These activities are designed to benefit visitors to the museums, to extend and deepen their understanding and appreciation of the labour and co-operative movements. PHM attracts c.85,000 visitors pa (13% are from C2DE socioeconomic groups and 8% from the BME communities) with a total yearly economic impact of £8.5m. The recently re-opened Rochdale Pioneers Museum is expected to attract 10,000 users a year. Visitor comments and evidence from social media websites indicate that the revised galleries are interesting and thought-provoking.

UCLan historians have utilised the findings of their research to inform over one hundred gallery talks and public lectures and events at UCLan, the PHM and CC, and featured on national media outlets, reaching audiences numbered in millions, including Meredith in BOOKtalk on BBC Parliament, Stewart on Beyond Westminster on BBC Radio 4, and Mansfield on Wartime Farm on BBC2. Meredith and Stewart co-organised a `Witness panel' at the PHM to mark the centenary of James Callaghan, which brought together their research expertise with contemporaries, journalists and family in a combined academic and non-academic exploration. Conferences and workshops have also been aimed at professionals (curators, archivists and librarians) and co-operative practitioners. Examples include Co-operatives — moving from the Rochdale Pioneers to the 21st Century, 2009 (papers published by UNUP in 2011) and Mainstreaming Co-operation, 2012 (supported by the United Nations as part of the UN Year of Co-operatives).

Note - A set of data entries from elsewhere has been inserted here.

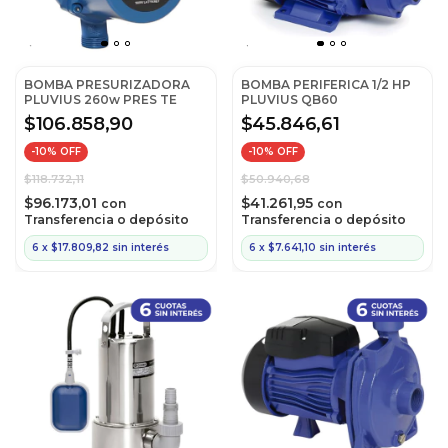
BOMBA PRESURIZADORA
BOMBA PERIFERICA 1/2 HP
PLUVIUS 260w PRES TE
PLUVIUS QB60
$106.858,90
$45.846,61
-
10
% OFF
-
10
% OFF
$118.732,11
$50.940,68
$96.173,01
$41.261,95
con
con
Transferencia o depósito
Transferencia o depósito
6
x
$17.809,82
sin interés
6
x
$7.641,10
sin interés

Sources to corroborate the impact

For the importance of UCLan's academic research underpinning in the re-development of PHM and RPM see attached statements from:

CONTACT 1: Stephen Broomhead, Director, North West Development Agency.

CONTACT 2: Andy Burnham MP (former Culture Secretary), House of Commons.

CONTACT 3: Katy Archer, Director, People's History Museum.

Evidence of visitor numbers and economic impact are contained in the report from the PHM []. The project report on the Museum Centre for British History shows the role of UCLan research in informing the proposals.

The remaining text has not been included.